Les Blank, too, reached a similar conclusion. During his first weeks in the jungle, he was so fascinated by the flora and fauna, he entertained the idea of becoming a botanist. But by the conclusion of filming only a few months later, he was so broken down by the hardships of the production in the unforgiving environment, he wrote in his journal, "I hope I get out of this world alive."

"We can all have our own take on the Amazon, said Patchett, "but at the heart of it there is a very basic theme: bugs, heat, leaves, omnipresent danger."




Luckily my own story is not concerned with exploration of the jungle or tributaries, or my research would likely never be done. Still, I've added to my list Herzog's own Conquest of the Useless: Reflections on Making Fitzcarraldo, if for no other reason than that he may be my favorite film director and I'd love to hear more about his undertaking in his words. And a copy of The Naturalist on the River Amazons, written by Henry Walter Bates and first published in 1863, sits upon my coffee table, waiting to be read next. I want to understand how it feels to travel that river and spend time in that region, since I doubt I will experience it myself. (Like accounts of mountain climbing, there are adventures I prefer to enjoy vicariously.)

Of course, the opera house in Manaus required its own reading and movie list. No doubt I will be inserting what I learn of it into every possible conversation soon, and blogging about it.


Monday, June 9, 2014

How doth the little crocodile

I have been remiss in addressing the crocodile in Peter Pan, which is, after all, a significant character--and frequent metaphor. But ignoring her has certainly never made her go away.

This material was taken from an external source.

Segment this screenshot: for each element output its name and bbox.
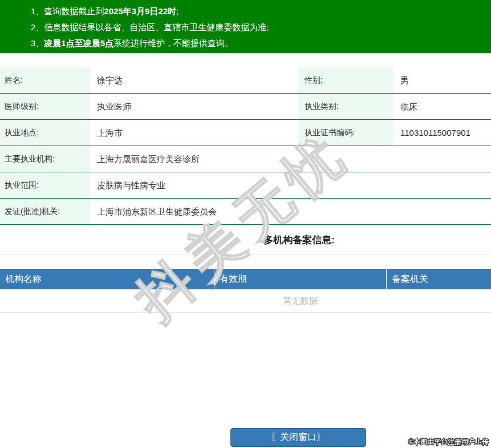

J.M. Barrie devotes little of his book to physical description of Captain Hook's scaled nemesis, although in stage directions for his 1904 play, he provides the memorable stage direction: "A huge crocodile, of one thought compact, passes across, ticking, and oozes after them." He tells us in the book that the creature is female, although Hook refers to the beast as "it" (an omission for which Vivian takes him to task in The Stowaway). In the 1953 animated Disney film, the croc is male and named Tick Tock. In Peter and the Starcatchers, and the play derived from the book, the crocodile is again male and known by the moniker Mr. Grin.



In Barrie's wake, many writers and filmmakers have given the crocodile additional metaphoric weight. It is easy enough to see her as the personification (reptile-ification?) of death. As the character of Mrs. Snow says in the film Finding Neverland, in a quote often misattributed to the author rather than the character played by Johnny Depp, "I suppose it's like the ticking crocodile, isn't it? Time is chasing after all of us, isn't that right?"

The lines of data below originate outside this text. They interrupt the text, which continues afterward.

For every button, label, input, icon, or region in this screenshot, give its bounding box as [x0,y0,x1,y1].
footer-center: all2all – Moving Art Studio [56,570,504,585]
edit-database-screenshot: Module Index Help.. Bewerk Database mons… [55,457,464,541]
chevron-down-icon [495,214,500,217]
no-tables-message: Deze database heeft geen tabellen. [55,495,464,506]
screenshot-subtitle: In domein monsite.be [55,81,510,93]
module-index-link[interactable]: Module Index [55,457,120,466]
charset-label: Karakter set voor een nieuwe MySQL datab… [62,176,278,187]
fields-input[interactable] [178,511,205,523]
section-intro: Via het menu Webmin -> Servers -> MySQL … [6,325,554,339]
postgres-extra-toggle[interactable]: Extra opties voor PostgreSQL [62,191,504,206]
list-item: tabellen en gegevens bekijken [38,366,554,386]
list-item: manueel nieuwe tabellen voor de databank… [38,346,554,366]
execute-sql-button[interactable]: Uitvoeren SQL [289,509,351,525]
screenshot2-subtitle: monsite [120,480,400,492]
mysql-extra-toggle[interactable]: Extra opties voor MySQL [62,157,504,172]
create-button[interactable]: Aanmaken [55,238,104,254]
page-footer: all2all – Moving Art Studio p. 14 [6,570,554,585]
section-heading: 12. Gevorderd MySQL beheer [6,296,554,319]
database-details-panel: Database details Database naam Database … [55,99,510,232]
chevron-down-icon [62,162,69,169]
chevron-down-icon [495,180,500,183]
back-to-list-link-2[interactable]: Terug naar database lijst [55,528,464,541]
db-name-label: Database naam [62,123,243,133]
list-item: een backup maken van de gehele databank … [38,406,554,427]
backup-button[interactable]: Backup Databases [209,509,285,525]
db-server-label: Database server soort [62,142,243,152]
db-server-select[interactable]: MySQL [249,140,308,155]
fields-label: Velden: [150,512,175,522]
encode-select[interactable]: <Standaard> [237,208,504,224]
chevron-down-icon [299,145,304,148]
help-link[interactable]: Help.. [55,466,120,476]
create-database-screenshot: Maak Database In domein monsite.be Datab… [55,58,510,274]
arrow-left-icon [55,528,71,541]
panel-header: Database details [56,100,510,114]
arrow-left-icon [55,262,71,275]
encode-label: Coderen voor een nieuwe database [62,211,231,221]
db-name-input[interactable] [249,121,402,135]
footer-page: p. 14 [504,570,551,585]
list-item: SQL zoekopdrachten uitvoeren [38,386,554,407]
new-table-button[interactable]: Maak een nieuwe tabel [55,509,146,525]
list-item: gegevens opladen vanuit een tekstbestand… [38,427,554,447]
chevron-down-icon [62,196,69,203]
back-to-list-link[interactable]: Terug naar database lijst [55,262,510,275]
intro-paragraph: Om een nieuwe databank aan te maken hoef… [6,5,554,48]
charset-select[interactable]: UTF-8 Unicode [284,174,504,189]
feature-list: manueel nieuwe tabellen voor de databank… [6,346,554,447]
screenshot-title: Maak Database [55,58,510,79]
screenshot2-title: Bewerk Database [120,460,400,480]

And yet Disney studios gave us a, well, goofy croc. Not only am I not threatened by Tick Tock, I actively feel sorry for him. I accept the reasoning behind making the movie less frightening for young children, but I'm embarrassed on behalf of the cartoon Hook, as being afraid of this animal just makes him look more ridiculous. Surely the poor crocodile deserves better as well.

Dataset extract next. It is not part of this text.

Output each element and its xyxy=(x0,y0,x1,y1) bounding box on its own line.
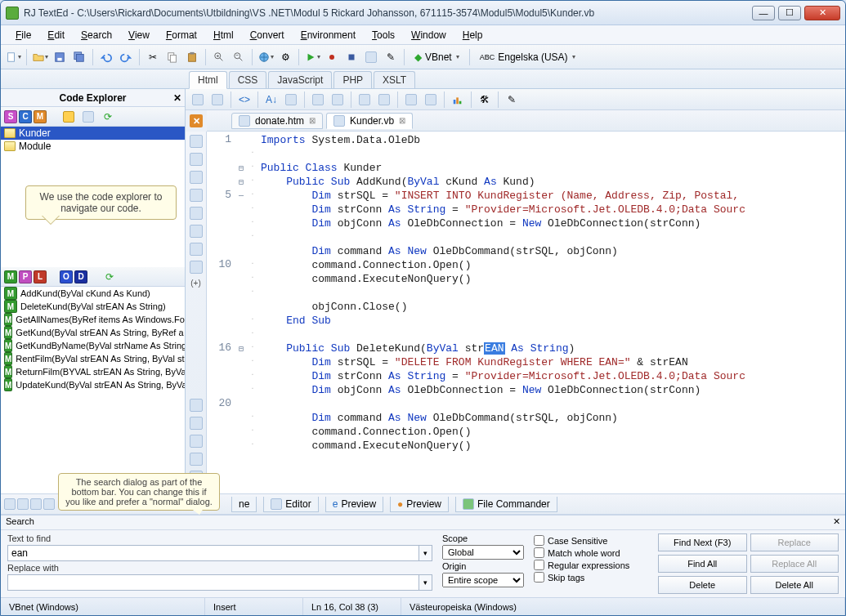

The 2003 live action movie went the entirely different direction with its menacing, dinosaur-esque crocodile.




And we've lost all pretense to realism in the stage productions of Peter and the Starcatcher, but I admit to being particularly impressed with the use of minimal props to portray an alarming Mr. Grin.

In The Stowaway, we learn that the story Peter Pan told Mr. Barrie--that he cut off Hook's hand and threw it to the crocodile, leading the beast to stalk the pirate incessantly in hopes of getting the rest of him--may not be entirely correct in all its particulars. But that does not mean the crocodile isn't a deadly creature and frightening enough in its own right. As I write this, I see that only a day ago, the remains of a man were found in the belly of a saltwater crocodile in Australia, in the same region where another crocodile killed a 12-year-old boy in January. The croc in The Stowaway has metaphorical significance, as may be unavoidable after so many years and retellings, but I hope not to be heavy-handed about it. The real physical threat posed by a crocodile is already substantial enough.